Most of us benefit every day from the fact computers can now “understand” us when we speak or write. Yet few of us have paused to consider the potentially damaging ways this same technology may be shaping our culture.
Human language is full of ambiguity and double meanings. For instance, consider the potential meaning of this phrase: “I went to project class”. Without context, it’s an ambiguous statement.
Computer scientists and linguists have spent decades trying to program computers to understand the nuances of human language. And in certain ways, computers are fast approaching humans’ ability to understand and generate text.
Through the very act of suggesting some words and not others, the predictive text and auto-complete features in our devices change the way we think. Through these subtle, everyday interactions, machine learning is influencing our culture. Are we ready for that?
I created an online interactive work for the Kyogle Writers Festival that lets you explore this technology in a harmless way.
What is natural language processing?
The field concerned with using everyday language to interact with computers is called “natural language processing”. We encounter it when we speak to Siri or Alexa, or type words into a browser and have the rest of our sentence predicted.
This is only possible due to vast improvements in natural language processing over the past decade — achieved through sophisticated machine-learning algorithms trained on enormous datasets (usually billions of words).
Last year, this technology’s potential became clear when the Generative Pre-trained Transformer 3 (GPT-3) was released. It set a new benchmark in what computers can do with language.
GPT-3 can take just a few words or phrases and generate whole documents of “meaningful” language, by capturing the contextual relationships between words in a sentence. It does this by building on machine-learning models, including two widely adopted models called “BERT” and “ELMO”.
How is this technology affecting culture?
However, there is a key issue with any language model produced by machine learning: they generally learn everything they know from data sources such as Wikipedia and Twitter.
In effect, machine learning takes data from the past, “learns” from it to produce a model, and uses this model to carry out tasks in the future. But during this process, a model may absorb a distorted or problematic worldview from its training data.

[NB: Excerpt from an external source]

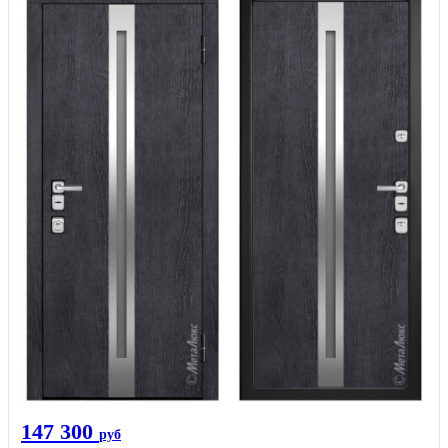
147 300
руб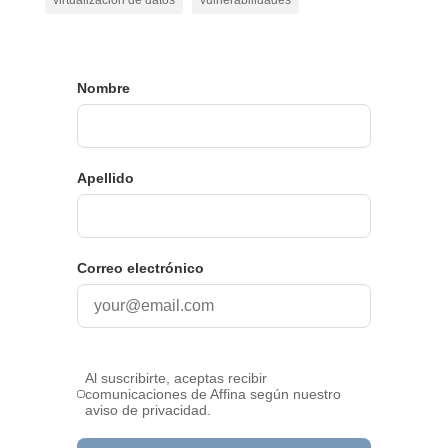
virtualización de datos
vulnerabilidades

If the training data was biased, this bias will be codified and reinforced in the model, rather than being challenged. For example, a model may end up associating certain identity groups or races with positive words, and others with negative words.

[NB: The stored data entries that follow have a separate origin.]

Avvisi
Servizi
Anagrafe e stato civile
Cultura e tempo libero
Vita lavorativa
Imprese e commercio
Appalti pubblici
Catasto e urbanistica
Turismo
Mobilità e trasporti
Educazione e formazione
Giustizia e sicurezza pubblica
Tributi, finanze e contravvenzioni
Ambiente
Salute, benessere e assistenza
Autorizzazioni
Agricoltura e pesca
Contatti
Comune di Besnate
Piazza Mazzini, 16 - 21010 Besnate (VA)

This can lead to serious exclusion and inequality, as detailed in the recent documentary Coded Bias.
Everything you ever said
The interactive work I created allows people to playfully gain an intuition for how computers understand language. It is called Everything You Ever Said (EYES), in reference to the way natural language models draw on all kinds of data sources for training.
EYES allows you to take any piece of writing (less than 2000 characters) and “subtract” one concept and “add” another. In other words, it lets you use a computer to change the meaning of a piece of text. You can try it yourself.
Here’s an example of the Australian national anthem subjected to some automated revision. I subtracted the concept of “empire” and added the concept of “koala” to get:
Australians all let us grieve
For we are one and free
We’ve golden biota and abundance for poorness
Our koala is girt by porpoise
Our wildlife abounds in primate’s koalas
Of naturalness shiftless and rare
In primate’s wombat, let every koala
Wombat koala fair
In joyous aspergillosis then let us vocalise,
Wombat koala fair
What is going on here? At its core, EYES uses a model of the English language developed by researchers from Stanford University in the United States, called GLoVe (Global Vectors for Word Representation).
EYES uses GLoVe to change the text by making a series of analogies, wherein an “analogy” is a comparison between one thing and another. For instance, if I ask you: “man is to king what woman is to?” — you might answer “queen”. That’s an easy one.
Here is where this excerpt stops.